Customer Centricity by Design
The intent and spirit of customer centricity is to be in service of others. Customer centricity is culture combined with business strategy grounded in a common philosophy to serve customers delivered by employees through design thinking, creativity and innovation.
Understanding all facets of customer centricity will lead to an effective business strategy. These are the fundamental questions to ask:
- What is customer centricity?
- Why is this important to our future?
- Who is the customer?
- What are their unmet needs?
- How do we help solve these issues?
- What is at stake?
- What are we willing to sacrifice?
- How will our culture stand up to these challenges?
- What’s in it for me?
- Are we on this mission together?
If we do not have a collective consciousness about customer centricity, we become another statistic on the list of failures.
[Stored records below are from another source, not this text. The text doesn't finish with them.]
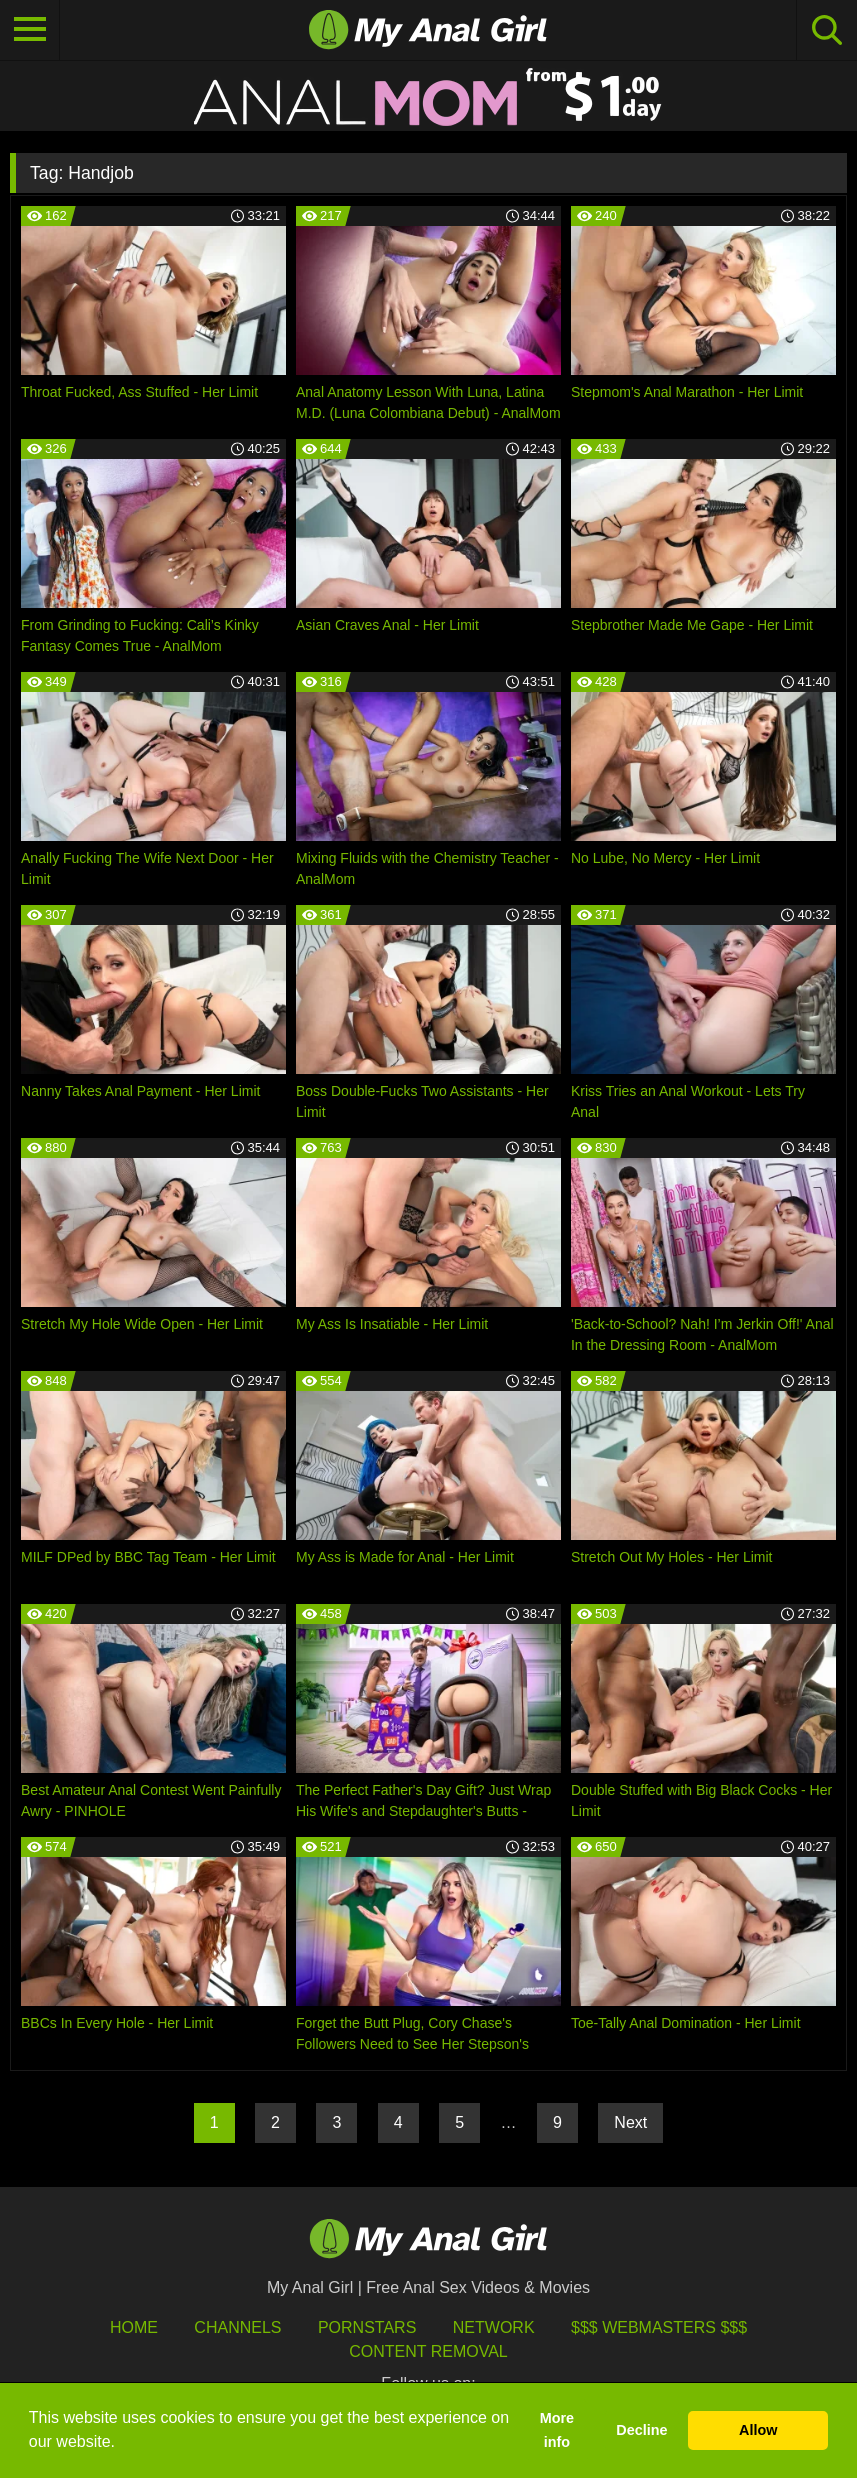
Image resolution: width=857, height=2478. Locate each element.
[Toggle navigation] (30, 30)
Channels (237, 2327)
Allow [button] (758, 2430)
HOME (134, 2327)
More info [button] (557, 2430)
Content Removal (428, 2351)
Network (494, 2327)
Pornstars (367, 2327)
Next (630, 2122)
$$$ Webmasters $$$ (659, 2327)
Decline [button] (641, 2430)
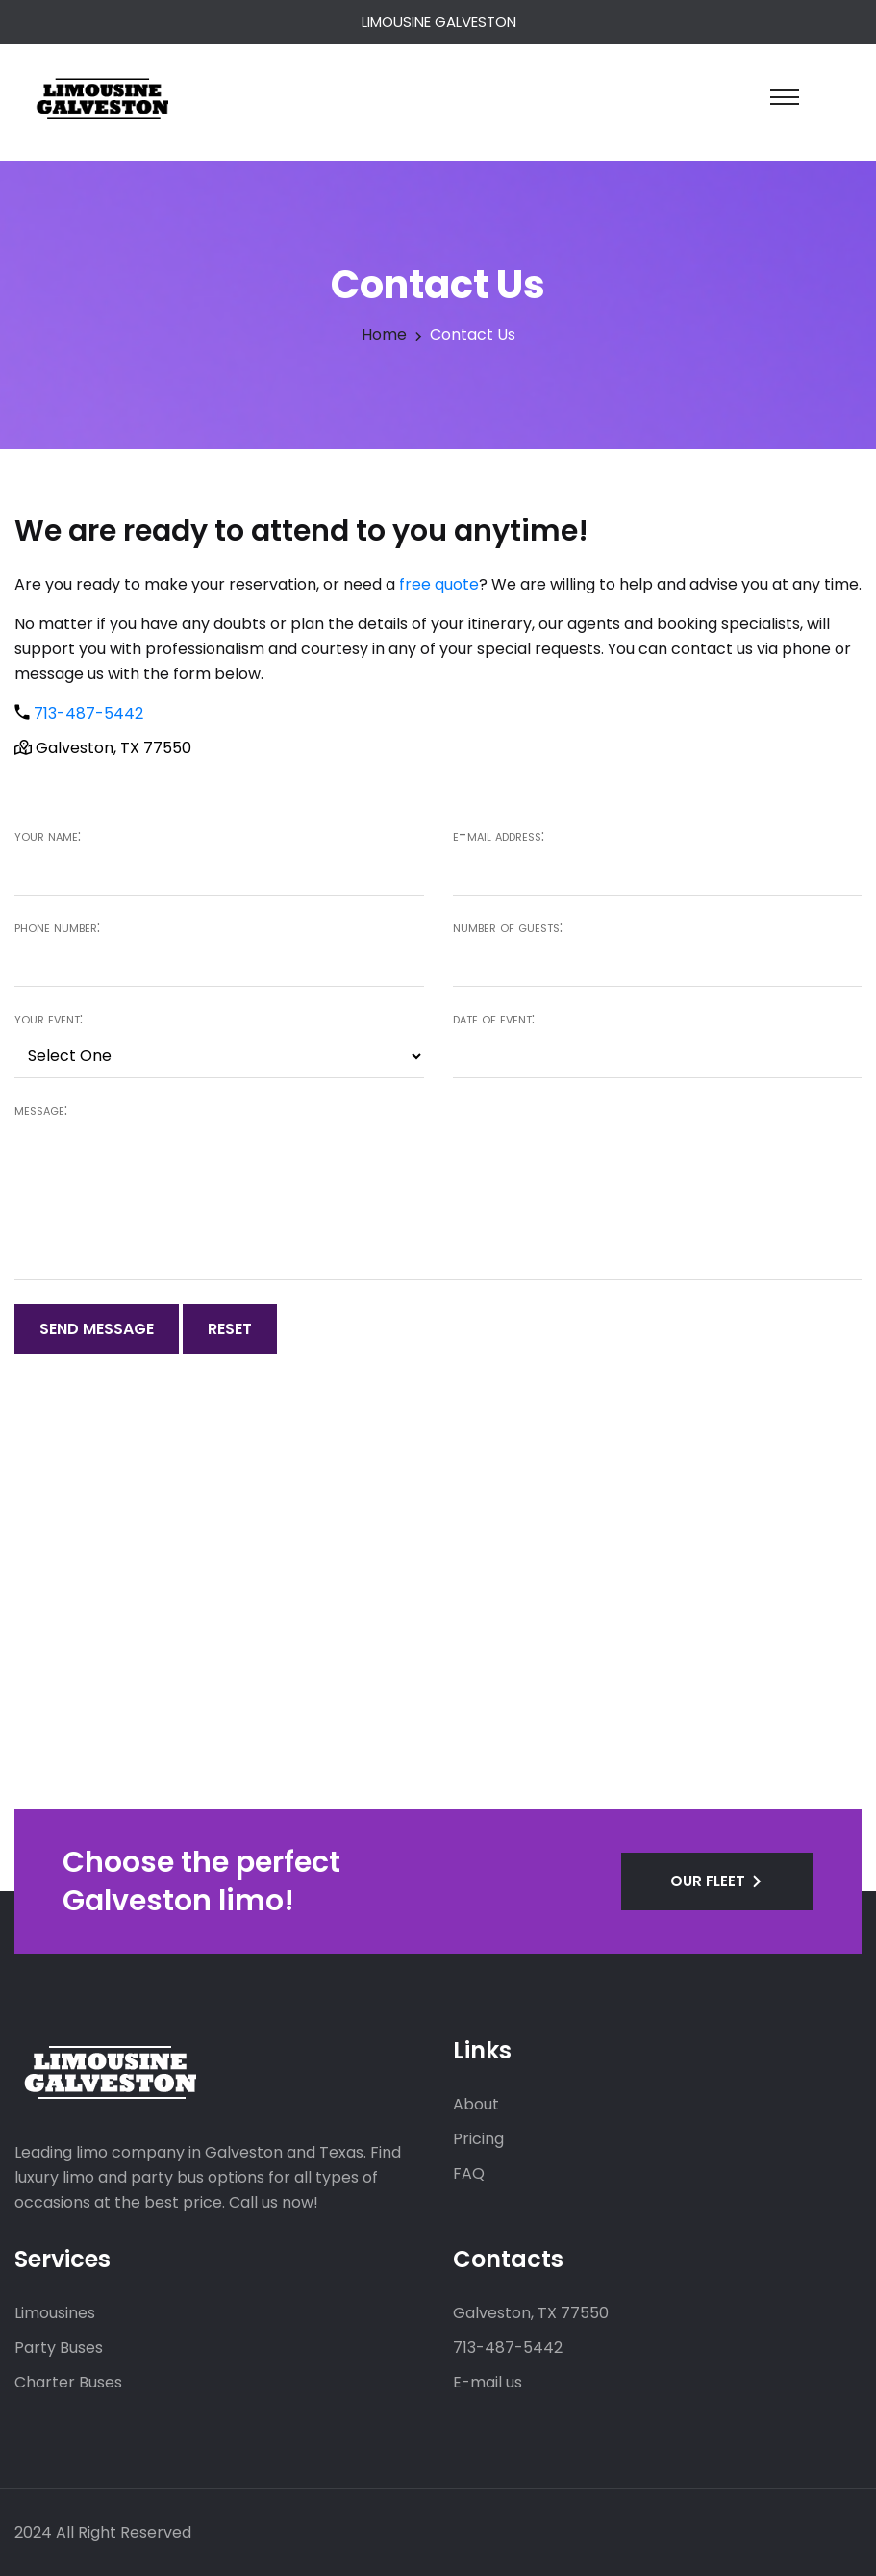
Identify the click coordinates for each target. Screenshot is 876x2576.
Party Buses (58, 2347)
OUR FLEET (707, 1881)
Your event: (48, 1018)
In fact, 70% of transformation efforts fail due to employee resistance to change and management behavior (McKinsey). It is undeniable that culture and customer centricity are indelibly inter-related. If your culture is healthy, your business will reflect the vision and values of working in service to others.
New goals, clear roles, achieving the right results in the right way, creates behavioral change. This means everyone from the top to the line level. This is an investment not an expense which shifts our thinking toward long-term sustainable growth rather than a quick fix solution. We can have both but need to build change through vision and systems-thinking across all disciplines in a holistic manner.